→ Dataset entries
++++++++++++++++++++

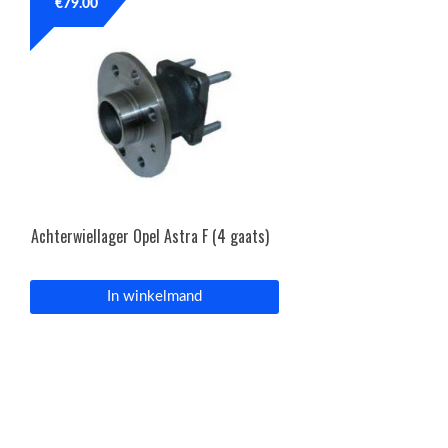
€
79.00
Achterwiellager Opel Astra F (4 gaats)
In winkelmand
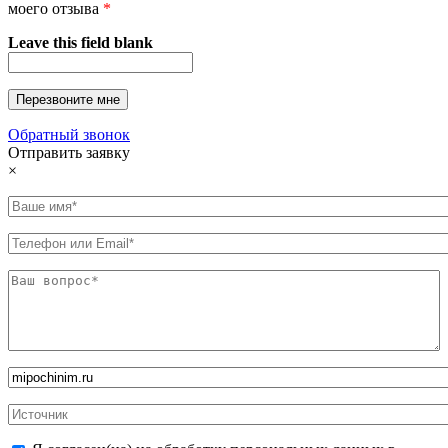
моего отзыва
*
Leave this field blank
Обратный звонок
Отправить заявку
×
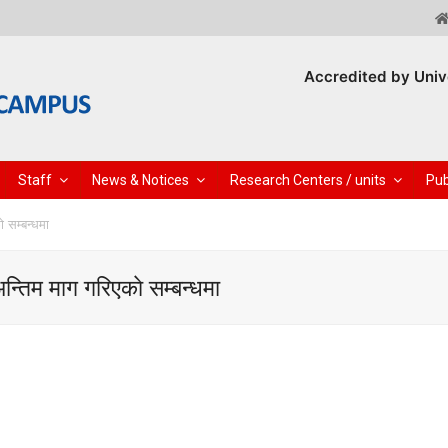
Accredited by Univ
Staff
News & Notices
Research Centers / units
Pub
 सम्बन्धमा
तिम माग गरिएकाे सम्बन्धमा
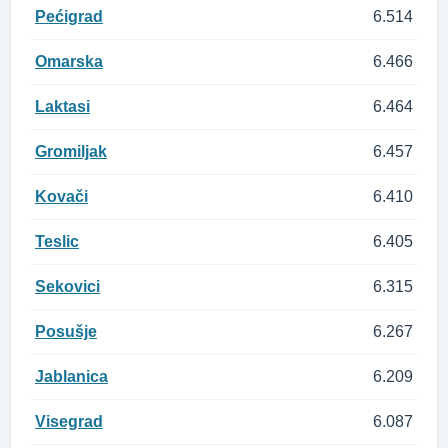
Pećigrad
6.514
Omarska
6.466
Laktasi
6.464
Gromiljak
6.457
Kovači
6.410
Teslic
6.405
Sekovici
6.315
Posušje
6.267
Jablanica
6.209
Visegrad
6.087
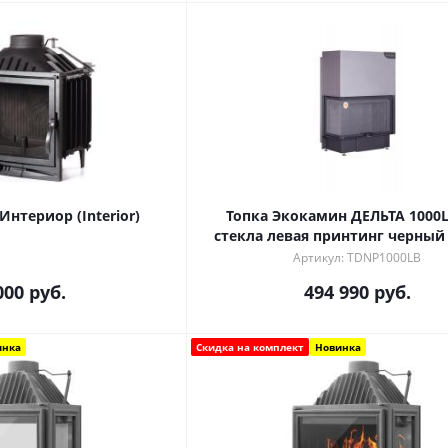
Интериор (Interior)
Топка Экокамин ДЕЛЬТА 1000L
стекла левая принтинг черны
Артикул: TDNP1000LB
000
руб.
494 990
руб.
инка
Скидка на комплект
Новинка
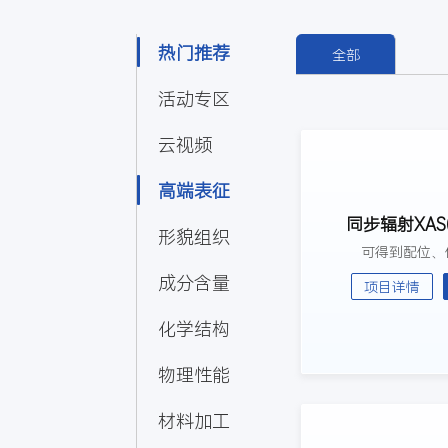
热门推荐
全部
活动专区
云视频
高端表征
同步辐射XAS
形貌组织
可得到配位、
成分含量
项目详情
化学结构
物理性能
材料加工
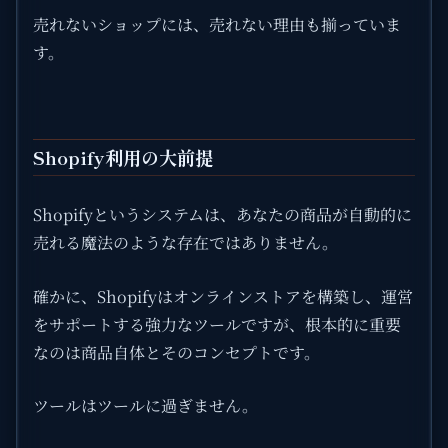
売れないショップには、売れない理由も揃っていま
す。
Shopify利用の大前提
Shopifyというシステムは、あなたの商品が自動的に
売れる魔法のような存在ではありません。
確かに、Shopifyはオンラインストアを構築し、運営
をサポートする強力なツールですが、根本的に重要
なのは商品自体とそのコンセプトです。
ツールはツールに過ぎません。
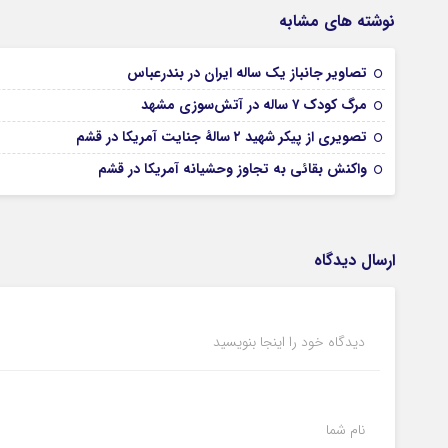
نوشته های مشابه
تصاویر جانباز یک ساله ایران در بندرعباس
مرگ کودک ۷ ساله در آتش‌سوزی مشهد
تصویری از پیکر شهید ۲ سالۀ جنایت آمریکا در قشم
واکنش بقائی به تجاوز وحشیانه آمریکا در قشم
ارسال دیدگاه
دیدگاه خود را اینجا بنویسید
نام شما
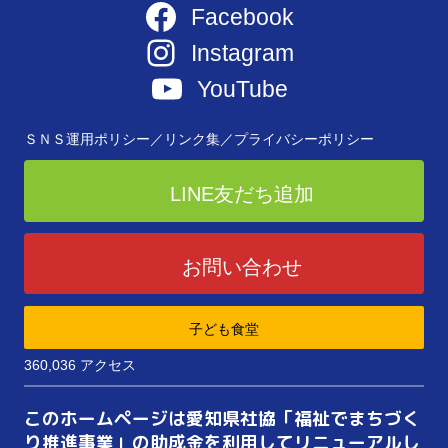
Facebook
Instagram
YouTube
ＳＮＳ運用ポリシー／
リンク集／
プライバシーポリシー
LINE友だち追加
お問い合わせ
子ども食堂
360,036 アクセス
このホームページは愛知県社協「福祉でまちづく
り推進事業」の助成金を利用してリニューアルし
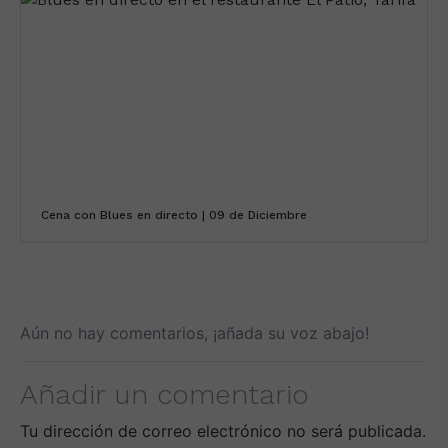
Cena con Blues en directo | 09 de Diciembre
Aún no hay comentarios, ¡añada su voz abajo!
Añadir un comentario
Tu dirección de correo electrónico no será publicada.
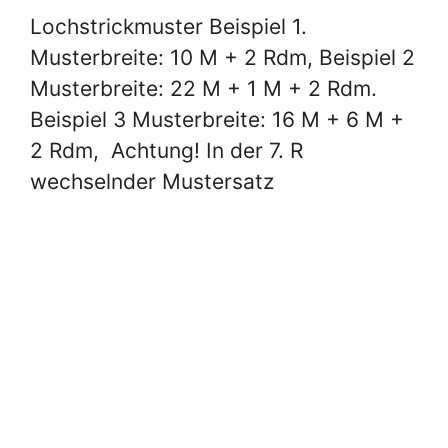
Lochstrickmuster Beispiel 1.
Musterbreite: 10 M + 2 Rdm, Beispiel 2
Musterbreite: 22 M + 1 M + 2 Rdm.
Beispiel 3 Musterbreite: 16 M + 6 M +
2 Rdm, Achtung! In der 7. R
wechselnder Mustersatz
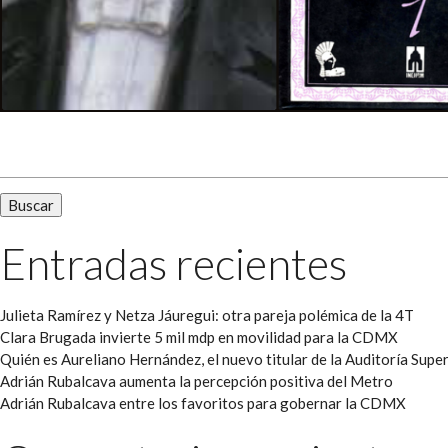
Buscar:
Entradas recientes
Julieta Ramírez y Netza Jáuregui: otra pareja polémica de la 4T
Clara Brugada invierte 5 mil mdp en movilidad para la CDMX
Quién es Aureliano Hernández, el nuevo titular de la Auditoría Super
Adrián Rubalcava aumenta la percepción positiva del Metro
Adrián Rubalcava entre los favoritos para gobernar la CDMX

++++++++++++++++++++

→ Task statement
Reproduce the records, all of them, word for word; omit the pictures.

→ The completed task
€
79.00
Achterwiellager Opel Astra F (4 gaats)
In winkelmand
моего отзыва
*
Leave this field blank
Обратный звонок
Отправить заявку
×
Accredited by Univ
Staff
News & Notices
Research Centers / units
Pub
 सम्बन्धमा
तिम माग गरिएकाे सम्बन्धमा
Pećigrad
6.514
Omarska
6.466
Laktasi
6.464
Gromiljak
6.457
Kovači
6.410
Teslic
6.405
Sekovici
6.315
Posušje
6.267
Jablanica
6.209
Visegrad
6.087
Интериор (Interior)
Топка Экокамин ДЕЛЬТА 1000L
стекла левая принтинг черны
Артикул: TDNP1000LB
000
руб.
494 990
руб.
инка
Скидка на комплект
Новинка
热门推荐
全部
活动专区
云视频
高端表征
同步辐射XAS
形貌组织
可得到配位、
成分含量
项目详情
化学结构
物理性能
材料加工
売れないショップには、売れない理由も揃っていま
す。
Shopify利用の大前提
Shopifyというシステムは、あなたの商品が自動的に
売れる魔法のような存在ではありません。
確かに、Shopifyはオンラインストアを構築し、運営
をサポートする強力なツールですが、根本的に重要
なのは商品自体とそのコンセプトです。
ツールはツールに過ぎません。
نوشته های مشابه
تصاویر جانباز یک ساله ایران در بندرعباس
مرگ کودک ۷ ساله در آتش‌سوزی مشهد
تصویری از پیکر شهید ۲ سالۀ جنایت آمریکا در قشم
واکنش بقائی به تجاوز وحشیانه آمریکا در قشم
ارسال دیدگاه
دیدگاه خود را اینجا بنویسید
نام شما
Facebook
Instagram
YouTube
ＳＮＳ運用ポリシー／
リンク集／
プライバシーポリシー
LINE友だち追加
お問い合わせ
子ども食堂
360,036 アクセス
このホームページは愛知県社協「福祉でまちづく
り推進事業」の助成金を利用してリニューアルし
Cena con Blues en directo | 09 de Diciembre
Aún no hay comentarios, ¡añada su voz abajo!
Añadir un comentario
Tu dirección de correo electrónico no será publicada.
Lochstrickmuster Beispiel 1.
Musterbreite: 10 M + 2 Rdm, Beispiel 2
Musterbreite: 22 M + 1 M + 2 Rdm.
Beispiel 3 Musterbreite: 16 M + 6 M +
2 Rdm, Achtung! In der 7. R
wechselnder Mustersatz
Buscar:
Entradas recientes
Julieta Ramírez y Netza Jáuregui: otra pareja polémica de la 4T
Clara Brugada invierte 5 mil mdp en movilidad para la CDMX
Quién es Aureliano Hernández, el nuevo titular de la Auditoría Super
Adrián Rubalcava aumenta la percepción positiva del Metro
Adrián Rubalcava entre los favoritos para gobernar la CDMX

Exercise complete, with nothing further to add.